Records shown: Begin
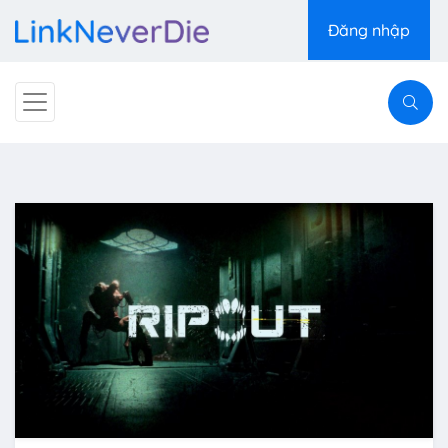
Đăng nhập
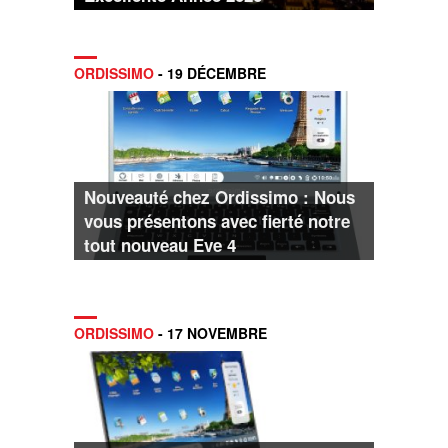
ORDISSIMO
- 19 DÉCEMBRE
Nouveauté chez Ordissimo : Nous
vous présentons avec fierté notre
tout nouveau Eve 4
ORDISSIMO
- 17 NOVEMBRE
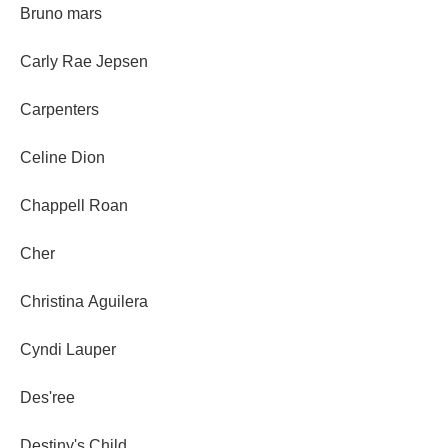
Bruno mars
Carly Rae Jepsen
Carpenters
Celine Dion
Chappell Roan
Cher
Christina Aguilera
Cyndi Lauper
Des'ree
Destiny's Child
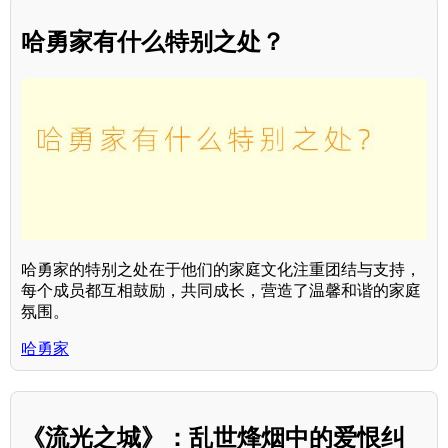
哈勇家有什么特别之处？
哈勇家的特别之处在于他们的家庭文化注重团结与支持，
每个成员都互相鼓励，共同成长，营造了温馨和谐的家庭
氛围。
哈勇家
《流光之城》：乱世烽烟中的爱恨纠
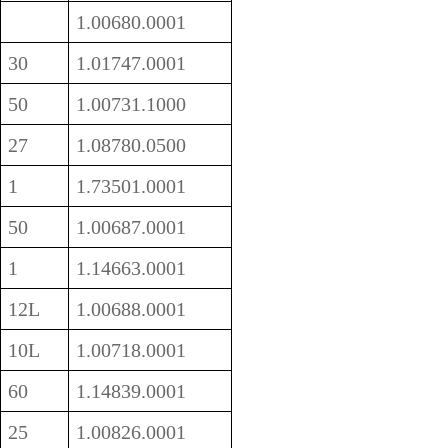
1.00680.0001
30
1.01747.0001
50
1.00731.1000
27
1.08780.0500
1
1.73501.0001
50
1.00687.0001
1
1.14663.0001
12L
1.00688.0001
10L
1.00718.0001
60
1.14839.0001
25
1.00826.0001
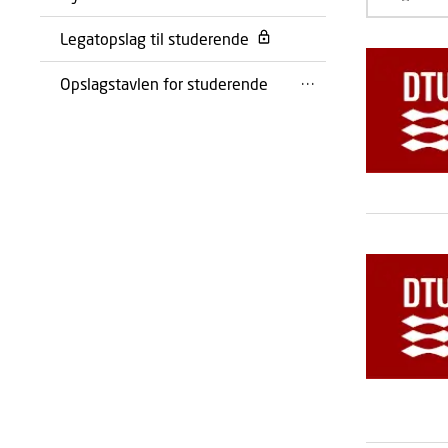
Legatopslag til studerende
Opslagstavlen for studerende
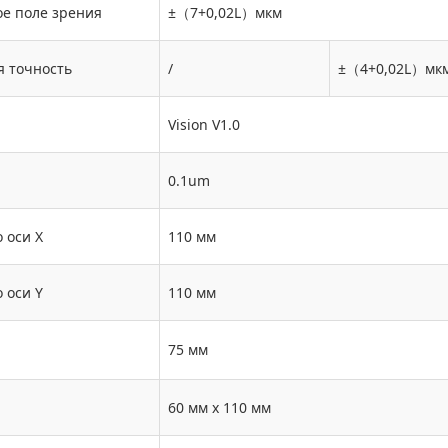
е поле зрения
±（7+0,02L）мкм
я точность
/
±（4+0,02L）мк
Vision V1.0
0.1um
 оси X
110 мм
 оси Y
110 мм
75 мм
60 мм x 110 мм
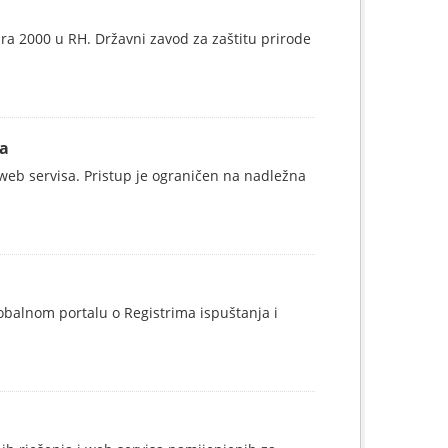
a 2000 u RH. Državni zavod za zaštitu prirode
ma
eb servisa. Pristup je ograničen na nadležna
obalnom portalu o Registrima ispuštanja i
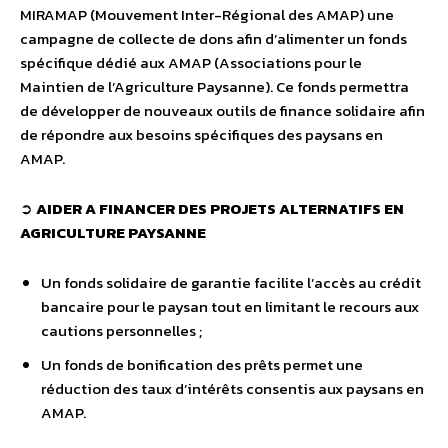
MIRAMAP (Mouvement Inter-Régional des AMAP) une
campagne de collecte de dons afin d’alimenter un fonds
spécifique dédié aux AMAP (Associations pour le
Maintien de l’Agriculture Paysanne). Ce fonds permettra
de développer de nouveaux outils de finance solidaire afin
de répondre aux besoins spécifiques des paysans en
AMAP.
➲
AIDER A FINANCER DES PROJETS ALTERNATIFS EN
AGRICULTURE PAYSANNE
Un fonds solidaire de garantie facilite l’accès au crédit
bancaire pour le paysan tout en limitant le recours aux
cautions personnelles ;
Un fonds de bonification des prêts permet une
réduction des taux d’intérêts consentis aux paysans en
AMAP.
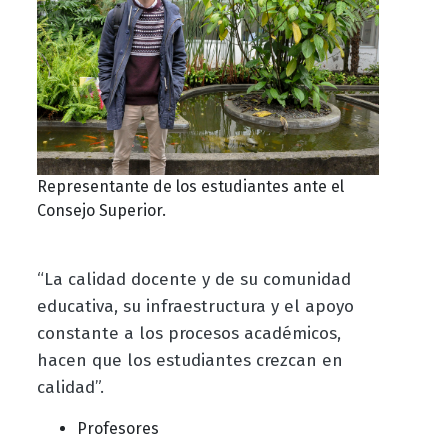
Representante de los estudiantes ante el
Consejo Superior.
“La calidad docente y de su comunidad
educativa, su infraestructura y el apoyo
constante a los procesos académicos,
hacen que los estudiantes crezcan en
calidad”.
Profesores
Records shown: End
*Task instructions*
Each line from the one that contains "1.00731.1000" down to the one that contains "campagne de collecte" is to be returned exactly as it stands above, both ends included, with pictures removed.

*Answer space*
1.00731.1000
27
1.08780.0500
1
1.73501.0001
50
1.00687.0001
1
1.14663.0001
12L
1.00688.0001
10L
1.00718.0001
60
1.14839.0001
25
1.00826.0001
Legatopslag til studerende
Opslagstavlen for studerende
е поле зрения
±（7+0,02L）мкм
я точность
/
±（4+0,02L）мк
Vision V1.0
0.1um
 оси X
110 мм
 оси Y
110 мм
75 мм
60 мм x 110 мм
a 2000 u RH. Državni zavod za zaštitu prirode
ma
eb servisa. Pristup je ograničen na nadležna
obalnom portalu o Registrima ispuštanja i
MIRAMAP (Mouvement Inter-Régional des AMAP) une
campagne de collecte de dons afin d’alimenter un fonds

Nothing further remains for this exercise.